__What to work on__
If a line in the data below contains "Bibliography", copy it.

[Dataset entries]

_ _ _ _

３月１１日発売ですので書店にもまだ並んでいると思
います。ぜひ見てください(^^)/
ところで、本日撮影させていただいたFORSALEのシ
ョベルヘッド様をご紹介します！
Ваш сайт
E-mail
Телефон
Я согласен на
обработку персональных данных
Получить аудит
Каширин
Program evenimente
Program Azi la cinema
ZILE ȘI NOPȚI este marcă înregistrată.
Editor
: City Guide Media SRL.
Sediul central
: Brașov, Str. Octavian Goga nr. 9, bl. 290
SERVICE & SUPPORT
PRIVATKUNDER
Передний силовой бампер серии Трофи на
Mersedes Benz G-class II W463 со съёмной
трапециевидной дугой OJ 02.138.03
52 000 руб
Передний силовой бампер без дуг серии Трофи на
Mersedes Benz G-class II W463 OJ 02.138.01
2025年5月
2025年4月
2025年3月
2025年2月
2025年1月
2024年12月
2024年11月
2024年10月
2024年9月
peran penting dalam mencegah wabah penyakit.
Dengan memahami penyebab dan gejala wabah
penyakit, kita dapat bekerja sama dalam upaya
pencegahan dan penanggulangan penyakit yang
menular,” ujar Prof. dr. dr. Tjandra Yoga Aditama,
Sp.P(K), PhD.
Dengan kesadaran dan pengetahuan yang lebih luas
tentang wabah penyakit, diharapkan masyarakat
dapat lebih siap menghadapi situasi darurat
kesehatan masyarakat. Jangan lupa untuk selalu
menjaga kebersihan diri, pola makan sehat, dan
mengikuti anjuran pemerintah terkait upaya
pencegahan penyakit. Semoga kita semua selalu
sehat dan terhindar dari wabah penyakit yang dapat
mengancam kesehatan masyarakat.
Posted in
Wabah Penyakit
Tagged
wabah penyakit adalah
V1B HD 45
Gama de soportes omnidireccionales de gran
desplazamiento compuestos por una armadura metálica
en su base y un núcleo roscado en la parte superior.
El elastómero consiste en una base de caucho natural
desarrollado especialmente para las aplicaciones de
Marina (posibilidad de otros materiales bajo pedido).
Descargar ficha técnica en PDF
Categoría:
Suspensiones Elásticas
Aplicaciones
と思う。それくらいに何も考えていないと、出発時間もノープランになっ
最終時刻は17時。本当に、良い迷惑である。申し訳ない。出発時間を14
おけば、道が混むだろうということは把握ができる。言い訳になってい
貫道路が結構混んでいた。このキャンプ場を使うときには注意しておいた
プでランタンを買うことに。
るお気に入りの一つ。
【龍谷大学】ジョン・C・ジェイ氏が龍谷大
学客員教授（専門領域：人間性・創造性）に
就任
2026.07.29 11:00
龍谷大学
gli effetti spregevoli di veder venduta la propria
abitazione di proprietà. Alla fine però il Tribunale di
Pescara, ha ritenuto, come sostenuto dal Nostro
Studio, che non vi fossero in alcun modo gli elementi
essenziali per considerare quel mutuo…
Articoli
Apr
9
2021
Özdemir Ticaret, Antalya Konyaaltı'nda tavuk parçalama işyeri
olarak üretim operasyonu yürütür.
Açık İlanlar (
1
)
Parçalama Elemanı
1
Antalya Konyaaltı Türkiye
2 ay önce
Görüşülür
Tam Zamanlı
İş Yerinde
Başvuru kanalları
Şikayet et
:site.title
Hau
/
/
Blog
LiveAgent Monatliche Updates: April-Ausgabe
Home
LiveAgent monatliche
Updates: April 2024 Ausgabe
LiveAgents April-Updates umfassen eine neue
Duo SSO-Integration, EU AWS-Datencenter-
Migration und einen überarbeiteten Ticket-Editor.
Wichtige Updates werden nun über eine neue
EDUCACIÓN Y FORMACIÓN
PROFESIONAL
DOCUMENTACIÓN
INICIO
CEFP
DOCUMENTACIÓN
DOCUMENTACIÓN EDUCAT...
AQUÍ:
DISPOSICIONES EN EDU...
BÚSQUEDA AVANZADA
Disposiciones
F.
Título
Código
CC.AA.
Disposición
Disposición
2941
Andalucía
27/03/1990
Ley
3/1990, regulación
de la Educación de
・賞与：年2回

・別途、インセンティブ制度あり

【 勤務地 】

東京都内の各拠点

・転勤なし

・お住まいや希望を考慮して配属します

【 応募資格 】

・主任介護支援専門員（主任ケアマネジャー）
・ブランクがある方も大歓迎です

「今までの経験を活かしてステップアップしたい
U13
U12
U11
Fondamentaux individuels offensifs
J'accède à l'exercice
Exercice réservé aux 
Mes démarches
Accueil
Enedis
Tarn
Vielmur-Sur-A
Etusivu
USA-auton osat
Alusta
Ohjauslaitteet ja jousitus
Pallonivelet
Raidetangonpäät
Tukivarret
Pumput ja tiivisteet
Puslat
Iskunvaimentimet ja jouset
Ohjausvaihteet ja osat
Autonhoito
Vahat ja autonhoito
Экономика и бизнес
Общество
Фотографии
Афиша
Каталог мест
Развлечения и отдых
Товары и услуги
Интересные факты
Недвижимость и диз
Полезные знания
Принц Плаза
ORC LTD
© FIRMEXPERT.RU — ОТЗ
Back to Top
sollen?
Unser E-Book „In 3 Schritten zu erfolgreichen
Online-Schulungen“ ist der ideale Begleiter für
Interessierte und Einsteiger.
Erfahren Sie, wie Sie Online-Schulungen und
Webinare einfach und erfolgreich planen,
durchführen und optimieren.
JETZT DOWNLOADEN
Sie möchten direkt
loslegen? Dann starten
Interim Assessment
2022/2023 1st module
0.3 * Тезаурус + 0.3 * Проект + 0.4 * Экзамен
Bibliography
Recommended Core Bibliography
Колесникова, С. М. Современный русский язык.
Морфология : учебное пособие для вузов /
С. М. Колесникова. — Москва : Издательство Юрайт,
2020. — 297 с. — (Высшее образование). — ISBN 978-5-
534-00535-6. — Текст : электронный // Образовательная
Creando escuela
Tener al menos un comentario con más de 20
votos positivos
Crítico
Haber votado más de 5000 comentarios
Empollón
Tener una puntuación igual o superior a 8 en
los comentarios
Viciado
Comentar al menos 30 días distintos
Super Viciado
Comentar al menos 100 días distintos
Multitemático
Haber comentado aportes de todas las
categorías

_ _ _ _

__Completed task__
Bibliography
Recommended Core Bibliography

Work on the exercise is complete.